## Requirement
Look through the entries below. Report each line that has the word "statement" in it.

## Materials provided
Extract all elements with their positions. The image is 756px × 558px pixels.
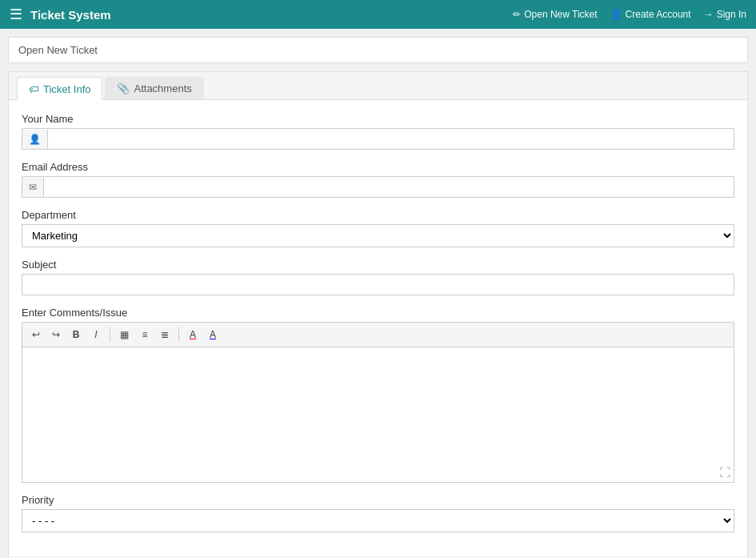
sign-in-nav-link[interactable]: → Sign In <box>704 9 746 20</box>
redo-button[interactable]: ↪ <box>47 326 65 343</box>
your-name-input-wrapper: 👤 <box>22 128 734 150</box>
department-select[interactable]: Marketing Support Sales Technical Billin… <box>22 224 734 247</box>
email-input[interactable] <box>44 177 734 197</box>
your-name-label: Your Name <box>22 113 734 125</box>
user-icon: 👤 <box>610 9 622 20</box>
sign-in-icon: → <box>704 9 714 20</box>
paperclip-icon: 📎 <box>117 82 130 94</box>
priority-label: Priority <box>22 494 734 506</box>
bg-color-button[interactable]: A <box>204 326 222 343</box>
main-card: 🏷 Ticket Info 📎 Attachments Your Name 👤 … <box>8 71 748 558</box>
toolbar-sep-1 <box>110 327 110 342</box>
bold-button[interactable]: B <box>67 326 85 343</box>
envelope-icon: ✉ <box>22 178 44 197</box>
tag-icon: 🏷 <box>29 83 39 95</box>
bullets-button[interactable]: ≡ <box>136 326 154 343</box>
brand-title: Ticket System <box>30 8 513 22</box>
breadcrumb: Open New Ticket <box>8 37 748 63</box>
email-label: Email Address <box>22 161 734 173</box>
email-group: Email Address ✉ <box>22 161 734 198</box>
tabs: 🏷 Ticket Info 📎 Attachments <box>9 72 747 100</box>
your-name-group: Your Name 👤 <box>22 113 734 150</box>
priority-select[interactable]: - - - - Low Medium High Critical <box>22 509 734 532</box>
department-label: Department <box>22 209 734 221</box>
your-name-input[interactable] <box>48 129 734 149</box>
navbar: ☰ Ticket System ✏ Open New Ticket 👤 Crea… <box>0 0 756 29</box>
italic-button[interactable]: I <box>87 326 105 343</box>
create-account-nav-link[interactable]: 👤 Create Account <box>610 9 691 20</box>
form-area: Your Name 👤 Email Address ✉ Department M… <box>9 100 747 556</box>
subject-label: Subject <box>22 259 734 271</box>
menu-icon[interactable]: ☰ <box>10 6 22 23</box>
expand-icon[interactable]: ⛶ <box>719 466 730 479</box>
page-wrapper: Open New Ticket 🏷 Ticket Info 📎 Attachme… <box>0 29 756 558</box>
comments-group: Enter Comments/Issue ↩ ↪ B I ▦ ≡ ≣ A A <box>22 307 734 483</box>
person-icon: 👤 <box>22 130 48 149</box>
subject-input[interactable] <box>22 274 734 295</box>
email-input-wrapper: ✉ <box>22 176 734 198</box>
editor-toolbar: ↩ ↪ B I ▦ ≡ ≣ A A <box>22 322 734 347</box>
department-group: Department Marketing Support Sales Techn… <box>22 209 734 247</box>
table-button[interactable]: ▦ <box>115 326 134 343</box>
subject-group: Subject <box>22 259 734 295</box>
tab-attachments[interactable]: 📎 Attachments <box>105 77 203 99</box>
comments-label: Enter Comments/Issue <box>22 307 734 319</box>
open-new-ticket-nav-link[interactable]: ✏ Open New Ticket <box>513 9 597 20</box>
toolbar-sep-2 <box>178 327 179 342</box>
editor-area[interactable]: ⛶ <box>22 347 734 483</box>
pencil-icon: ✏ <box>513 9 521 20</box>
navbar-right: ✏ Open New Ticket 👤 Create Account → Sig… <box>513 9 746 20</box>
tab-ticket-info[interactable]: 🏷 Ticket Info <box>17 77 102 100</box>
align-button[interactable]: ≣ <box>156 326 174 343</box>
undo-button[interactable]: ↩ <box>27 326 45 343</box>
font-color-button[interactable]: A <box>184 326 202 343</box>
priority-group: Priority - - - - Low Medium High Critica… <box>22 494 734 532</box>
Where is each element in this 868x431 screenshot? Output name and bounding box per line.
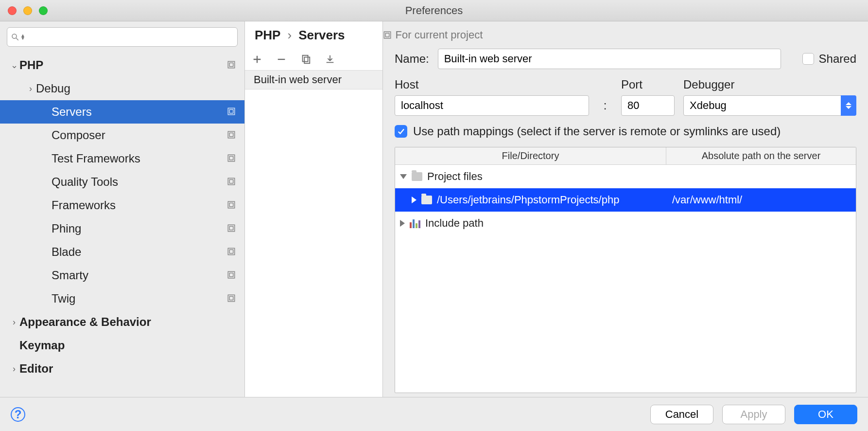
sidebar-item-label: Appearance & Behavior [19,315,236,329]
dialog-footer: ? Cancel Apply OK [0,397,868,431]
sidebar-item-label: Test Frameworks [52,152,227,165]
svg-rect-11 [229,180,233,183]
sidebar-item-appearance-behavior[interactable]: ›Appearance & Behavior [0,310,244,334]
column-file-directory[interactable]: File/Directory [395,147,666,164]
sidebar-item-label: Composer [52,128,227,142]
ok-button[interactable]: OK [794,405,857,424]
search-history-icon[interactable]: ▲▼ [20,34,25,40]
project-scope-icon [227,245,236,259]
chevron-right-icon[interactable] [412,197,417,203]
shared-checkbox[interactable]: Shared [802,52,856,66]
project-icon [383,31,392,39]
settings-search-input[interactable] [7,27,238,47]
import-server-button[interactable] [325,54,335,65]
sidebar-item-smarty[interactable]: Smarty [0,264,244,287]
host-port-separator: : [598,99,612,112]
svg-rect-8 [228,155,235,162]
library-icon [410,218,420,228]
chevron-down-icon[interactable] [400,174,407,179]
sidebar-item-label: Smarty [52,269,227,282]
mapping-row[interactable]: Include path [395,212,856,235]
mapping-path-label: Project files [427,170,483,183]
sidebar-item-keymap[interactable]: Keymap [0,334,244,357]
chevron-right-icon: › [9,317,19,327]
name-label: Name: [395,52,429,66]
mapping-row[interactable]: /Users/jetbrains/PhpstormProjects/php/va… [395,188,856,212]
server-list-panel: Built-in web server [245,21,383,397]
sidebar-item-label: Editor [19,362,236,376]
svg-rect-5 [229,109,233,113]
sidebar-item-label: Frameworks [52,198,227,212]
sidebar-item-label: Quality Tools [52,175,227,189]
preferences-window: Preferences ▲▼ ⌄PHP›DebugServersComposer… [0,0,868,431]
apply-button[interactable]: Apply [722,405,785,424]
body: ▲▼ ⌄PHP›DebugServersComposerTest Framewo… [0,21,868,397]
sidebar-item-test-frameworks[interactable]: Test Frameworks [0,147,244,170]
sidebar-item-blade[interactable]: Blade [0,240,244,264]
sidebar-item-label: Phing [52,222,227,235]
chevron-right-icon: › [287,28,292,43]
svg-rect-18 [228,271,235,278]
cancel-button[interactable]: Cancel [650,405,713,424]
sidebar-item-twig[interactable]: Twig [0,287,244,310]
sidebar-item-label: Servers [52,105,227,119]
project-scope-icon [227,58,236,72]
settings-search: ▲▼ [7,27,238,47]
svg-rect-2 [228,61,235,68]
sidebar-item-phing[interactable]: Phing [0,217,244,240]
close-window-button[interactable] [8,6,17,15]
copy-server-button[interactable] [300,54,311,65]
project-scope-icon [227,105,236,119]
sidebar-item-frameworks[interactable]: Frameworks [0,194,244,217]
mapping-server-path[interactable]: /var/www/html/ [666,194,856,206]
sidebar-item-editor[interactable]: ›Editor [0,357,244,380]
server-list: Built-in web server [245,70,382,397]
column-absolute-path[interactable]: Absolute path on the server [666,147,856,164]
server-list-toolbar [245,49,382,70]
host-label: Host [395,78,589,91]
port-input[interactable] [621,95,675,116]
svg-rect-13 [229,203,233,207]
svg-rect-25 [385,33,389,37]
checkbox-checked-icon [395,125,407,138]
breadcrumb: PHP › Servers [255,28,345,43]
help-button[interactable]: ? [11,407,25,422]
sidebar-item-php[interactable]: ⌄PHP [0,54,244,77]
sidebar-item-quality-tools[interactable]: Quality Tools [0,170,244,194]
svg-rect-16 [228,248,235,255]
checkbox-icon [802,53,814,65]
search-icon [11,33,19,41]
chevron-right-icon[interactable] [400,220,405,227]
sidebar-item-label: Keymap [19,339,236,352]
sidebar-item-servers[interactable]: Servers [0,100,244,124]
svg-rect-21 [229,296,233,300]
use-path-mappings-checkbox[interactable]: Use path mappings (select if the server … [395,125,856,138]
add-server-button[interactable] [252,54,262,65]
svg-point-0 [12,34,17,38]
remove-server-button[interactable] [276,54,287,65]
project-scope-icon [227,152,236,165]
server-name-input[interactable] [438,49,781,69]
zoom-window-button[interactable] [39,6,48,15]
server-list-item[interactable]: Built-in web server [245,70,382,90]
sidebar-item-label: PHP [19,58,227,72]
chevron-right-icon: › [9,364,19,374]
project-scope-icon [227,269,236,282]
project-scope-icon [227,292,236,305]
sidebar-item-debug[interactable]: ›Debug [0,77,244,100]
svg-line-1 [16,38,18,40]
svg-rect-4 [228,108,235,115]
project-scope-icon [227,222,236,235]
svg-rect-20 [228,295,235,302]
breadcrumb-root[interactable]: PHP [255,28,280,43]
debugger-select[interactable] [683,95,856,116]
mapping-path-label: Include path [425,217,484,230]
sidebar-item-composer[interactable]: Composer [0,124,244,147]
project-scope-icon [227,175,236,189]
svg-rect-14 [228,225,235,232]
svg-rect-6 [228,131,235,138]
host-input[interactable] [395,95,589,116]
minimize-window-button[interactable] [23,6,32,15]
svg-rect-22 [303,55,308,62]
mapping-row[interactable]: Project files [395,165,856,188]
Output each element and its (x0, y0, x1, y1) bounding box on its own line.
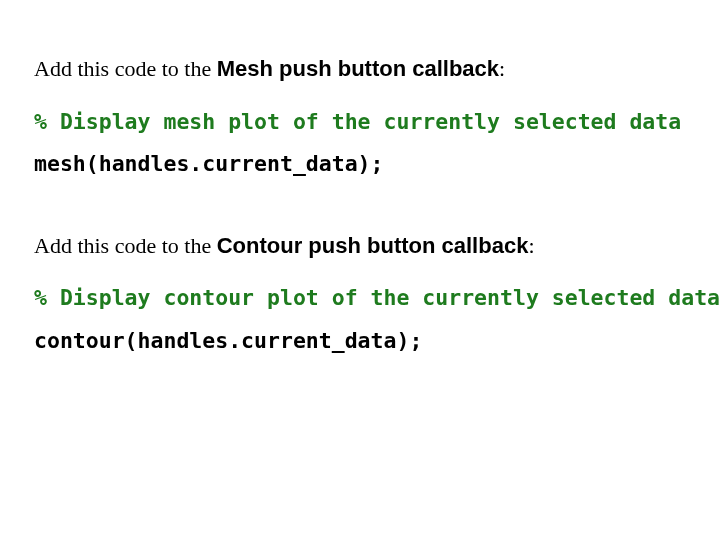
intro-suffix: : (499, 56, 505, 81)
intro-bold-contour: Contour push button callback (217, 233, 529, 258)
intro-line-contour: Add this code to the Contour push button… (34, 231, 686, 261)
code-statement-contour: contour(handles.current_data); (34, 323, 686, 360)
code-comment-mesh: % Display mesh plot of the currently sel… (34, 104, 686, 141)
intro-line-mesh: Add this code to the Mesh push button ca… (34, 54, 686, 84)
intro-bold-mesh: Mesh push button callback (217, 56, 499, 81)
block-separator (34, 183, 686, 231)
intro-prefix: Add this code to the (34, 56, 217, 81)
intro-prefix: Add this code to the (34, 233, 217, 258)
code-comment-contour: % Display contour plot of the currently … (34, 280, 686, 317)
document-page: Add this code to the Mesh push button ca… (0, 0, 720, 360)
intro-suffix: : (528, 233, 534, 258)
code-statement-mesh: mesh(handles.current_data); (34, 146, 686, 183)
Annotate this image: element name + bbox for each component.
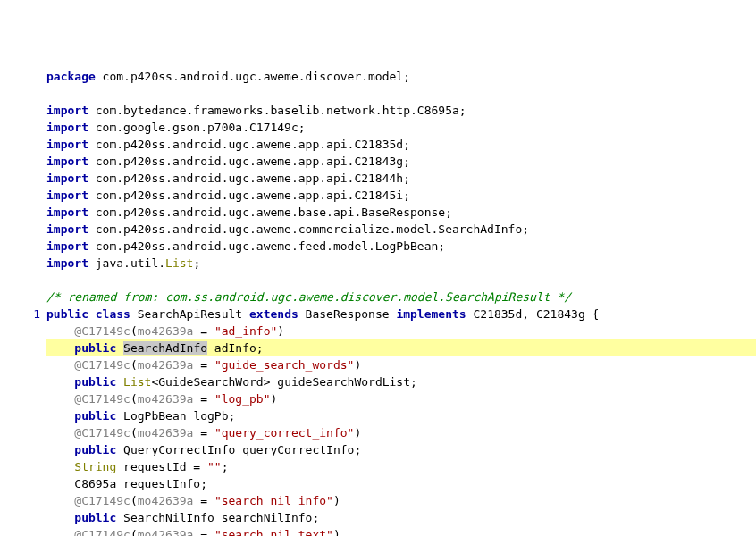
keyword-import: import — [46, 172, 88, 185]
keyword-public: public — [74, 341, 116, 355]
import-path: com.p420ss.android.ugc.aweme.commerciali… — [88, 222, 522, 236]
field-name: requestId = — [116, 460, 207, 473]
import-path: com.google.gson.p700a.C17149c — [88, 121, 298, 134]
import-path: com.p420ss.android.ugc.aweme.base.api.Ba… — [88, 205, 445, 219]
keyword-public: public — [74, 375, 116, 389]
annotation: @C17149c — [74, 324, 130, 338]
type-list: List — [123, 375, 151, 389]
annotation-arg: mo42639a — [138, 494, 194, 507]
keyword-public: public — [46, 307, 88, 321]
keyword-import: import — [46, 138, 88, 151]
keyword-import: import — [46, 239, 88, 253]
annotation-arg: mo42639a — [138, 528, 194, 536]
keyword-public: public — [74, 409, 116, 423]
annotation-arg: mo42639a — [138, 324, 194, 338]
semicolon: ; — [222, 460, 229, 473]
annotation-value: "log_pb" — [214, 392, 271, 406]
line-ref-1[interactable]: 1 — [33, 307, 40, 321]
field-decl: <GuideSearchWord> guideSearchWordList; — [151, 375, 416, 389]
annotation-arg: mo42639a — [138, 358, 194, 372]
annotation: @C17149c — [74, 426, 130, 440]
type-string: String — [74, 460, 116, 473]
line-number-gutter: 1 — [0, 68, 46, 536]
keyword-public: public — [74, 511, 116, 524]
import-path: com.p420ss.android.ugc.aweme.app.api.C21… — [88, 188, 403, 202]
keyword-extends: extends — [249, 307, 298, 321]
keyword-import: import — [46, 188, 88, 202]
annotation-value: "ad_info" — [214, 324, 277, 338]
field-decl: LogPbBean logPb; — [123, 409, 235, 423]
annotation: @C17149c — [74, 494, 130, 507]
annotation-value: "search_nil_info" — [214, 494, 333, 507]
annotation-arg: mo42639a — [138, 392, 194, 406]
keyword-import: import — [46, 256, 88, 270]
keyword-import: import — [46, 121, 88, 134]
string-literal: "" — [207, 460, 222, 473]
class-name: SearchApiResult — [130, 307, 249, 321]
annotation: @C17149c — [74, 392, 130, 406]
field-decl: adInfo; — [207, 341, 264, 355]
keyword-class: class — [96, 307, 130, 321]
annotation: @C17149c — [74, 358, 130, 372]
keyword-public: public — [74, 443, 116, 456]
keyword-import: import — [46, 104, 88, 117]
keyword-import: import — [46, 222, 88, 236]
rename-comment: /* renamed from: com.ss.android.ugc.awem… — [46, 290, 571, 304]
code-body: package com.p420ss.android.ugc.aweme.dis… — [46, 68, 756, 536]
keyword-implements: implements — [396, 307, 466, 321]
type-list: List — [165, 256, 193, 270]
annotation-value: "query_correct_info" — [214, 426, 355, 440]
base-class: BaseResponse — [298, 307, 397, 321]
import-path: com.p420ss.android.ugc.aweme.app.api.C21… — [88, 138, 403, 151]
interfaces: C21835d, C21843g — [466, 307, 592, 321]
package-path: com.p420ss.android.ugc.aweme.discover.mo… — [96, 70, 403, 83]
field-decl: SearchNilInfo searchNilInfo; — [123, 511, 319, 524]
annotation: @C17149c — [74, 528, 130, 536]
code-viewer: 1 package com.p420ss.android.ugc.aweme.d… — [0, 68, 756, 536]
import-path: com.p420ss.android.ugc.aweme.app.api.C21… — [88, 155, 403, 168]
field-decl: QueryCorrectInfo queryCorrectInfo; — [123, 443, 361, 456]
annotation-arg: mo42639a — [138, 426, 194, 440]
open-brace: { — [592, 307, 600, 321]
import-path: com.p420ss.android.ugc.aweme.app.api.C21… — [88, 172, 403, 185]
import-path: com.p420ss.android.ugc.aweme.feed.model.… — [88, 239, 438, 253]
highlighted-line: public SearchAdInfo adInfo; — [46, 339, 756, 356]
keyword-import: import — [46, 205, 88, 219]
import-path: com.bytedance.frameworks.baselib.network… — [88, 104, 459, 117]
import-path: java.util. — [88, 256, 165, 270]
selected-type: SearchAdInfo — [123, 341, 207, 355]
annotation-value: "guide_search_words" — [214, 358, 355, 372]
keyword-package: package — [46, 70, 96, 83]
annotation-value: "search_nil_text" — [214, 528, 333, 536]
keyword-import: import — [46, 155, 88, 168]
field-decl: C8695a requestInfo; — [74, 477, 207, 490]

## Output for this task
code-statement-contour: contour(handles.current_data); (34, 323, 686, 360)
code-statement-mesh: mesh(handles.current_data); (34, 146, 686, 183)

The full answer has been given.